Medical assistants are the healthcare individuals that are supporting or aiding the medical doctors and other health professionals in their work. Clinical and administrative support is provided by them to the doctors and other health professionals. Several kinds of tasks are performed by medical assistant performs. He or she is responsible for measuring the patient’s vital signs, recording information in the medical records system, doing routine tasks, and helping with medication processes and injections and also carries the task to prepare and handle medical supplies and instruments, and collects and prepares body fluids that are needed for laboratory testing.

Medical assistants play an imperative role in the medical office where they work, whether it’s at a hospital, large healthcare facility, private medical clinic, or medical insurance company.
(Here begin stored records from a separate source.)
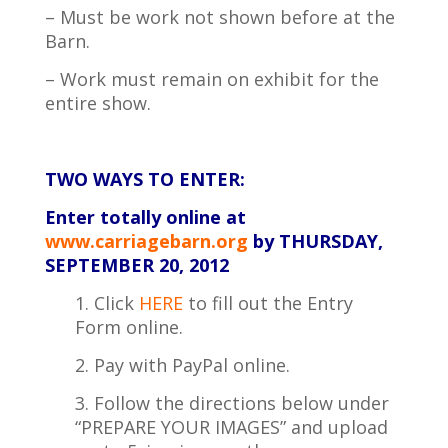
– Must be work not shown before at the
Barn.
– Work must remain on exhibit for the
entire show.
TWO WAYS TO ENTER:
Enter totally online
at
www.carriagebarn.org
by THURSDAY,
SEPTEMBER
20, 2012
1. Click
HERE
to fill out the Entry
Form online.
2. Pay with PayPal online.
3. Follow the directions below under
“PREPARE YOUR IMAGES” and upload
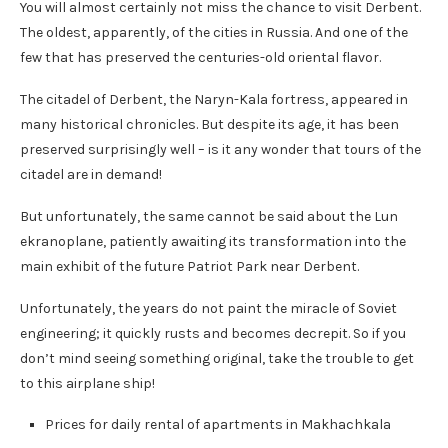
You will almost certainly not miss the chance to visit Derbent.
The oldest, apparently, of the cities in Russia. And one of the
few that has preserved the centuries-old oriental flavor.
The citadel of Derbent, the Naryn-Kala fortress, appeared in
many historical chronicles. But despite its age, it has been
preserved surprisingly well – is it any wonder that tours of the
citadel are in demand!
But unfortunately, the same cannot be said about the Lun
ekranoplane, patiently awaiting its transformation into the
main exhibit of the future Patriot Park near Derbent.
Unfortunately, the years do not paint the miracle of Soviet
engineering; it quickly rusts and becomes decrepit. So if you
don’t mind seeing something original, take the trouble to get
to this airplane ship!
Prices for daily rental of apartments in Makhachkala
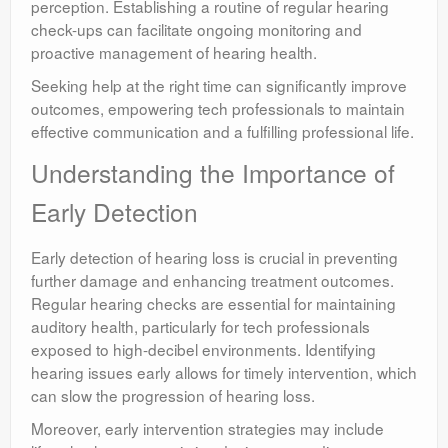
perception. Establishing a routine of regular hearing
check-ups can facilitate ongoing monitoring and
proactive management of hearing health.
Seeking help at the right time can significantly improve
outcomes, empowering tech professionals to maintain
effective communication and a fulfilling professional life.
Understanding the Importance of
Early Detection
Early detection of hearing loss is crucial in preventing
further damage and enhancing treatment outcomes.
Regular hearing checks are essential for maintaining
auditory health, particularly for tech professionals
exposed to high-decibel environments. Identifying
hearing issues early allows for timely intervention, which
can slow the progression of hearing loss.
Moreover, early intervention strategies may include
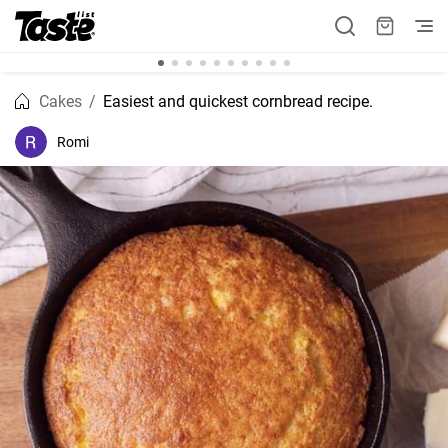
Cakes
Easiest and quickest cornbread recipe.
Romi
They can go by many names, including billing specialist, insurance biller, claims analyst, patient account representative, claims processor, billing coordinator, or reimbursement specialist.
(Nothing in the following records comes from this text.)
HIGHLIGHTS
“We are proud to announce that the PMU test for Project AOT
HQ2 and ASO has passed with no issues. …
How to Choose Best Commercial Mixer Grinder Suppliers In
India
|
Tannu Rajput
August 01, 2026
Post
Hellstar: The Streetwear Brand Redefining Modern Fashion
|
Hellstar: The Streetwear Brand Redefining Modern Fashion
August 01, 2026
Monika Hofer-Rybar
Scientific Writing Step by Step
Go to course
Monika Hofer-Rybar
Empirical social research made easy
The doctors and the medical crew are required to be cautious for calls round the clock, in view of the fact that the emergency concerning any health aspect may occur at any instant of the day. Generally, the doctors are accessible only in the regular nine to eight hours. Although, in case the patients meet with some emergency situations after evening hours or in the middle of the night, then the medical assistance is required at that very moment. Usually, in these situations, the suffering individual cannot get in touch with the doctor for medical help and life threatening situations may also arise.
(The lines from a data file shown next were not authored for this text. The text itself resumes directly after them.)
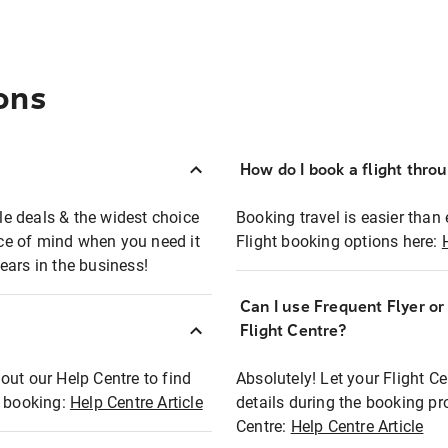
ons
How do I book a flight thro
ble deals & the widest choice
Booking travel is easier than 
eace of mind when you need it
Flight booking options here:
ears in the business!
Can I use Frequent Flyer o
?
Flight Centre?
out our Help Centre to find
Absolutely! Let your Flight C
t booking:
Help Centre Article
details during the booking pr
Centre:
Help Centre Article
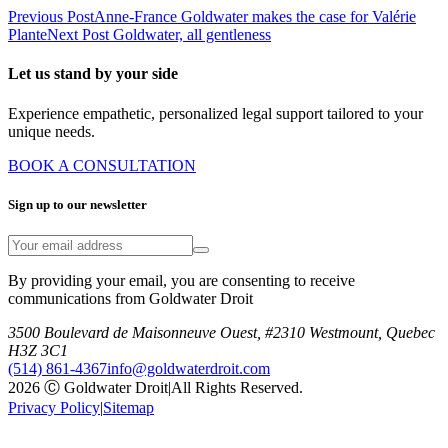
Previous Post
Anne-France Goldwater makes the case for Valérie
Plante
Next Post
Goldwater, all gentleness
Let us stand by your side
Experience empathetic, personalized legal support tailored to your
unique needs.
BOOK A CONSULTATION
Sign up to our newsletter
By providing your email, you are consenting to receive
communications from Goldwater Droit
3500 Boulevard de Maisonneuve Ouest, #2310 Westmount, Quebec
H3Z 3C1
(514) 861-4367
info@goldwaterdroit.com
2026 Ⓒ Goldwater Droit
|
All Rights Reserved.
Privacy Policy
|
Sitemap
The medical assistance services provide assurance to medical professionals with the aim of ensuring their patients to make contact with the medical office at any time of the day or night. This is also a technique to treat the patients who gets exasperated or irritated when there is no one available to answer their desperate calls. Medical doctors and the professionals have so many issues to look into, that they would find it difficult to answer every call. If left unanswered then they might lose their customers who regularly visit their hospital. In recent times, there are so many outsourcing companies available which specializes in attending the medical calls and providing medical assistance.

Travel Medical assistance services have the added benefit of giving you access to great medical benefits. If you are hurt or injured badly and are far from hospital, it could mean an emergency transport with a large price tag would be required, which you may, or may not, be able to cover expenses. With travel medical assistance, you can put your worries aside because if something happens, your personal assistant will get you the help you need without asking for a big fee. Just knowing that you are covered under almost any circumstance can make your vacation worry free and much more relaxing.

Hence, if any unforeseen medical emergency or requirement arises, medical assistance services companies can help in many ways, in any part of the world. They provide access to medical opinion from world-class doctors at leading hospitals. In addition, they also arrange for emergency medical evacuation by air or surface transport in case a person needs more appropriate medical care. All in all, one can say that these companies provide any possible medical assistance one can think of.

Author of this article is a leading provider of medical assistance services and is serving the health care industry since past many years.